> [TASK ITEM]
Using the listing below, report each line holding the string "roșu".

> [DATA FOR THIS EXERCISE]

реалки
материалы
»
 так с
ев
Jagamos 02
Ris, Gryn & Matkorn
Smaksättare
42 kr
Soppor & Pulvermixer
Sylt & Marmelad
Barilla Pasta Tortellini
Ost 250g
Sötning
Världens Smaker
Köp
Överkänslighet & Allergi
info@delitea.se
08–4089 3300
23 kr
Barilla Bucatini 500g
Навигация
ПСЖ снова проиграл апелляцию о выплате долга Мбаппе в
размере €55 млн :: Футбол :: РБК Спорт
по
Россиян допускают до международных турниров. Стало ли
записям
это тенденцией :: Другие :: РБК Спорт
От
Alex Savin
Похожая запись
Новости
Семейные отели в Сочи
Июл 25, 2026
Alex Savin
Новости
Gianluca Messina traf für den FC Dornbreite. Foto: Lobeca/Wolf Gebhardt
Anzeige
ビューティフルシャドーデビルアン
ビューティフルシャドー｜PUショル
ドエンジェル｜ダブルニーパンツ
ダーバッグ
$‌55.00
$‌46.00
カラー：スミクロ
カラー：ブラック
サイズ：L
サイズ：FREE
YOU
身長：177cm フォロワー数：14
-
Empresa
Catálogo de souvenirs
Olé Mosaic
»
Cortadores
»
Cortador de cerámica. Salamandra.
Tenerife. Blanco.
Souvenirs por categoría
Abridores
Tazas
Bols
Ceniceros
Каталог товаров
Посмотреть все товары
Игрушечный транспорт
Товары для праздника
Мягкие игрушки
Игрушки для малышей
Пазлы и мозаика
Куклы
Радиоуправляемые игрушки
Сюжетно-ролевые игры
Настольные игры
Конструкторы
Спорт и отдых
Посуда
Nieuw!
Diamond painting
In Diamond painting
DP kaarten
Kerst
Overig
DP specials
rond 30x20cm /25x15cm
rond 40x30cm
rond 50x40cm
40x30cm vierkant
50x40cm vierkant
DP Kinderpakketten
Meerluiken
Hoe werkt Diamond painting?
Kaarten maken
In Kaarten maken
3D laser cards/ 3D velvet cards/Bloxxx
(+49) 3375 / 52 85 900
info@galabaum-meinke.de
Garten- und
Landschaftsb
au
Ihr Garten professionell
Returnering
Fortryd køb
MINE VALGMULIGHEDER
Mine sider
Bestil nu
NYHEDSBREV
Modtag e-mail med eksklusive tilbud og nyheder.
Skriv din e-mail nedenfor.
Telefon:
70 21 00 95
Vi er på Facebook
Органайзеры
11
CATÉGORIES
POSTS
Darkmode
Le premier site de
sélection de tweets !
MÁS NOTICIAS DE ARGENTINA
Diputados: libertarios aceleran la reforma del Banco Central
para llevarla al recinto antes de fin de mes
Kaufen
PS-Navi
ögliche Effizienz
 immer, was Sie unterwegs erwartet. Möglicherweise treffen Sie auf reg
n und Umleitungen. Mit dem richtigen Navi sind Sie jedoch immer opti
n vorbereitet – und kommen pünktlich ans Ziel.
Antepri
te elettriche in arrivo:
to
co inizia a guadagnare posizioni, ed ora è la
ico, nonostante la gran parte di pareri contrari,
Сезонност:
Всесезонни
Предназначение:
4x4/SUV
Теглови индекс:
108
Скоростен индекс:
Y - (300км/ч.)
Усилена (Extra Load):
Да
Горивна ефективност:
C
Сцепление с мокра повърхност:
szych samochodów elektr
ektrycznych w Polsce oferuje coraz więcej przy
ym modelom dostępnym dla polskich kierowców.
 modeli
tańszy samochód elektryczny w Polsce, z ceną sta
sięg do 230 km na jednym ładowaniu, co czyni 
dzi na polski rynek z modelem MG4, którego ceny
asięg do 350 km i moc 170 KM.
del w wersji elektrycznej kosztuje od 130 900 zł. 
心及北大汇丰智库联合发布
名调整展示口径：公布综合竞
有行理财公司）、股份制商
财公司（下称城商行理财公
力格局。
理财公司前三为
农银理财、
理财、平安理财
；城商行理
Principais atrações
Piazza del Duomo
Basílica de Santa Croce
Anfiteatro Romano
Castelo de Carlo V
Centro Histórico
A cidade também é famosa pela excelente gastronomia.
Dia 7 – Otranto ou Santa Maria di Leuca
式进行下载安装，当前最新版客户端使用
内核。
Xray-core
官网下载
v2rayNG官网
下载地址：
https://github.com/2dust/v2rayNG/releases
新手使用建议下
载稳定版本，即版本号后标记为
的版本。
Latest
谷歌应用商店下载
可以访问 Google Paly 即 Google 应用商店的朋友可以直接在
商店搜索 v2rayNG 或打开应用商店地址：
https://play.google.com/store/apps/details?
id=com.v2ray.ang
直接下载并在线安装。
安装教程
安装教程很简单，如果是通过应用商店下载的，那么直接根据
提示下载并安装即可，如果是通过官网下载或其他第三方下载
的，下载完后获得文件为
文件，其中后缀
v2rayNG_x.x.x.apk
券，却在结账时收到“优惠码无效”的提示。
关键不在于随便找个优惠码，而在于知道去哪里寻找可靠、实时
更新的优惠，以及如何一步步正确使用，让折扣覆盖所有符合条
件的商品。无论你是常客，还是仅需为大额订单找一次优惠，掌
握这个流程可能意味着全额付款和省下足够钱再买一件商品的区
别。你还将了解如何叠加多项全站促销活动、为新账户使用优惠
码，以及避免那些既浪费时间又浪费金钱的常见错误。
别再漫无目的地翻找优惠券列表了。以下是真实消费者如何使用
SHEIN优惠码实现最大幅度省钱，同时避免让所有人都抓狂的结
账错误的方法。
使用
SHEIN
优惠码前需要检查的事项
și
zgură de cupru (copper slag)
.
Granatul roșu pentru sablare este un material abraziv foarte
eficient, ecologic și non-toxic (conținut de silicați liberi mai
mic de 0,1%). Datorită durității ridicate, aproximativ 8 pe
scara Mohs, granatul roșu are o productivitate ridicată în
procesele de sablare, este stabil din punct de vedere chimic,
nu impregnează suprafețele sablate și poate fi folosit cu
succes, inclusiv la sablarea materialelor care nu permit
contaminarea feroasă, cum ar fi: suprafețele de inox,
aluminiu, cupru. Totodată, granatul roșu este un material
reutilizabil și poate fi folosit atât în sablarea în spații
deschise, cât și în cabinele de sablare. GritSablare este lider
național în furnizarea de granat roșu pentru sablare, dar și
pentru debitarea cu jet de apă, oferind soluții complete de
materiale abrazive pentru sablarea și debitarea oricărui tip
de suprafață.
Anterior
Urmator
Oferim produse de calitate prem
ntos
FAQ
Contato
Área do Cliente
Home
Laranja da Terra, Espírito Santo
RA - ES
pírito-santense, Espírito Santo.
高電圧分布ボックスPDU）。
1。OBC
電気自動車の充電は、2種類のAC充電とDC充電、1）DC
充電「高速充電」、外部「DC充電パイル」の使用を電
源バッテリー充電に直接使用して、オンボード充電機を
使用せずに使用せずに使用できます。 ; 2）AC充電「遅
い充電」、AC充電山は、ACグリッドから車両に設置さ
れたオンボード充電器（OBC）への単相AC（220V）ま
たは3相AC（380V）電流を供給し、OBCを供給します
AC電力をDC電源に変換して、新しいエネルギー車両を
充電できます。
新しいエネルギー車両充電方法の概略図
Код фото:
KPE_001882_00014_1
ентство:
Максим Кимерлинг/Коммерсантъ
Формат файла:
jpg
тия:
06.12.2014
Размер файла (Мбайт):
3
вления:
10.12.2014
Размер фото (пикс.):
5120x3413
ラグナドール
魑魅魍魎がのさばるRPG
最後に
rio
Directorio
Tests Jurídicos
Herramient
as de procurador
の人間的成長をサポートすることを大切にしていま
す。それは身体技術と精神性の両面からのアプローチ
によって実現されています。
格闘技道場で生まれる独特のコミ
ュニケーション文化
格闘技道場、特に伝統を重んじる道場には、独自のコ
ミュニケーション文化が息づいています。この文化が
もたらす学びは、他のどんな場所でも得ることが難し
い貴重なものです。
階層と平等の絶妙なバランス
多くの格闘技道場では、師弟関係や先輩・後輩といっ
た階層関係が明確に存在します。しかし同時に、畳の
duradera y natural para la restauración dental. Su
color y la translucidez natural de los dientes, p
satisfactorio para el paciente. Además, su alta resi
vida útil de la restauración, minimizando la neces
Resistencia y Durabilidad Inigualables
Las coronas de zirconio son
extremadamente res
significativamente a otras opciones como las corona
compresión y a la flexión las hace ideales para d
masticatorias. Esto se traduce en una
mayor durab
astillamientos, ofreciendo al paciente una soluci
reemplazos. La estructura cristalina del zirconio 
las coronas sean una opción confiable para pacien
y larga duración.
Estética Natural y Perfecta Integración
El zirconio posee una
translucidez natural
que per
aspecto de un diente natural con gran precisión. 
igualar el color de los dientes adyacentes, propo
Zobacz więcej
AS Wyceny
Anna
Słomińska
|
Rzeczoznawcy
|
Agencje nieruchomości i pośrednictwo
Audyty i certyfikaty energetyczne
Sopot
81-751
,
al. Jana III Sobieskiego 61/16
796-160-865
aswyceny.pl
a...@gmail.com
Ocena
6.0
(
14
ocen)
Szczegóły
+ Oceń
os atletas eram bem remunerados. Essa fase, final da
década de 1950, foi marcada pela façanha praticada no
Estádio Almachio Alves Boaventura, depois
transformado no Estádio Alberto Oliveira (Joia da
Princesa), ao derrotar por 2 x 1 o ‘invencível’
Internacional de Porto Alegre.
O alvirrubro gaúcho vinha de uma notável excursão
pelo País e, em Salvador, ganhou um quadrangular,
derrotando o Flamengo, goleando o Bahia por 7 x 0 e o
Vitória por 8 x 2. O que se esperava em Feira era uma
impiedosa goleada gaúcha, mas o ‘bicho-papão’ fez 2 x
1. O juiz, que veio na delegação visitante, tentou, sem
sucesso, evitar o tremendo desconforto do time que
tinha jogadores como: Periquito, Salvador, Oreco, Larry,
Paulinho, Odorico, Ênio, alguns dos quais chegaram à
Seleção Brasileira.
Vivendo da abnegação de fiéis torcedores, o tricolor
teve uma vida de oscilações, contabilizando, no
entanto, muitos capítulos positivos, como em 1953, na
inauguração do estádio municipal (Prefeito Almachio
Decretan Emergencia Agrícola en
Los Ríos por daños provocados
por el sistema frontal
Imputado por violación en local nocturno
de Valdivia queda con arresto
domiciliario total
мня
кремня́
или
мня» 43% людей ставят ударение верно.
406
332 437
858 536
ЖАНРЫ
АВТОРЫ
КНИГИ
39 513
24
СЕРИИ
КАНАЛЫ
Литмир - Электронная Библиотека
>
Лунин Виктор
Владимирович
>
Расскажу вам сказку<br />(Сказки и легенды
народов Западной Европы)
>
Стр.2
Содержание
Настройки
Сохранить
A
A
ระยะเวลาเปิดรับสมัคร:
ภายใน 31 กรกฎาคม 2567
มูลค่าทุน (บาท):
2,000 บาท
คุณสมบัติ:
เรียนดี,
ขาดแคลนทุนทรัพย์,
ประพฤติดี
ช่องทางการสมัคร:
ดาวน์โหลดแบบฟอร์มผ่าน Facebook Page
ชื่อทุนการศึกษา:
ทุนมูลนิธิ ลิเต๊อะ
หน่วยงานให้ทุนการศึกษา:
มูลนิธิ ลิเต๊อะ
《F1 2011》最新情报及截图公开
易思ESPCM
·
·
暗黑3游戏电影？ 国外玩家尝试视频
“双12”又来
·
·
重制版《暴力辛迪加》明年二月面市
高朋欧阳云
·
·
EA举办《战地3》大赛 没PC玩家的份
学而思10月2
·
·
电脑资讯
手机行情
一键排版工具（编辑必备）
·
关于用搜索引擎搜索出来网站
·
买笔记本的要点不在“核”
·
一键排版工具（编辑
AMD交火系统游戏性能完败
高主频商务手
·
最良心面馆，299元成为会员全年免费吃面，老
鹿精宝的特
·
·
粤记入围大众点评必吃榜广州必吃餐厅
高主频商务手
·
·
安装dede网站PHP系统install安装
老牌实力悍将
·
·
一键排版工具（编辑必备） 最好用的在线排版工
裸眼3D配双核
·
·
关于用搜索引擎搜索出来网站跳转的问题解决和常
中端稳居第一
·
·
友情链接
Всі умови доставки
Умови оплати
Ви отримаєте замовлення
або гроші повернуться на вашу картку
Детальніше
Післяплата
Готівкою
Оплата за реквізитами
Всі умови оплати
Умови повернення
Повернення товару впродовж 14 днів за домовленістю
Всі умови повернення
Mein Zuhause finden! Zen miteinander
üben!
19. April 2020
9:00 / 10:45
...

> [OUTPUT]
Granatul roșu pentru sablare este un material abraziv foarte
scara Mohs, granatul roșu are o productivitate ridicată în
aluminiu, cupru. Totodată, granatul roșu este un material
național în furnizarea de granat roșu pentru sablare, dar și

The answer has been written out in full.